PROBLEM REQUIREMENTS » Answer with a bare number: the count of lines in the records below that have the word "without".

MATERIAL FOR THIS TASK »
········

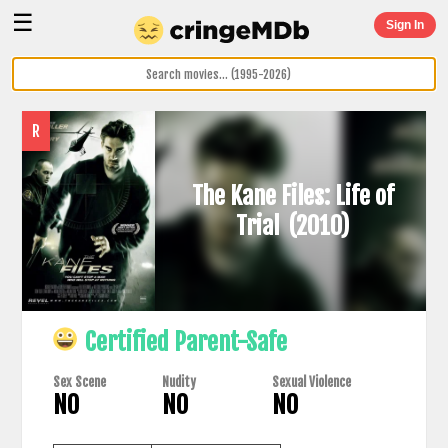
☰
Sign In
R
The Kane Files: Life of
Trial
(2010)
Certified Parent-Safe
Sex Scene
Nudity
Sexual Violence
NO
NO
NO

········

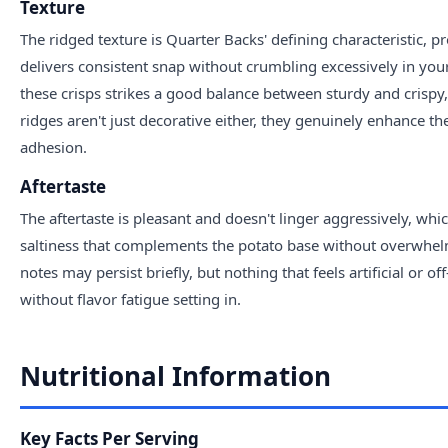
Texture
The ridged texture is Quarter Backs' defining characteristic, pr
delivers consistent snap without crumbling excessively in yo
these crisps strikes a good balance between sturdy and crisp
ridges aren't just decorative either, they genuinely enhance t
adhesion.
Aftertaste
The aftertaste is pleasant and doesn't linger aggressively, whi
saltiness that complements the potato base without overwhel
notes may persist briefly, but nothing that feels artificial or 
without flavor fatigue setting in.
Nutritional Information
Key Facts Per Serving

········

WRITTEN RESPONSE » 3